Records from a data source –
════════════════

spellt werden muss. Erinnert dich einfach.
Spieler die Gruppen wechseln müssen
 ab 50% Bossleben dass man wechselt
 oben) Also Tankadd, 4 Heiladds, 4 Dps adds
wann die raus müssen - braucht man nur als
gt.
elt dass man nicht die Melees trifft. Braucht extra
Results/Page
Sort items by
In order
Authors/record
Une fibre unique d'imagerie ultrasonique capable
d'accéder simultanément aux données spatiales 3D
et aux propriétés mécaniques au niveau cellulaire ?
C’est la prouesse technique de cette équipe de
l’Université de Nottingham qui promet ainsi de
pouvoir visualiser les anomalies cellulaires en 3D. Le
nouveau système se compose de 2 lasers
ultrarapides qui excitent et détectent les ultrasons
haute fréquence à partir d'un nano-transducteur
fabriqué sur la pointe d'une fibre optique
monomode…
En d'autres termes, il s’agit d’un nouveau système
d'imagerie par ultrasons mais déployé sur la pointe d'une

════════════════

The result should consist solely of the lines from the one that contains "haute fréquence à" to the last line of the records above, reproduced exactly.

RESPONSE AREA –
haute fréquence à partir d'un nano-transducteur
fabriqué sur la pointe d'une fibre optique
monomode…
En d'autres termes, il s’agit d’un nouveau système
d'imagerie par ultrasons mais déployé sur la pointe d'une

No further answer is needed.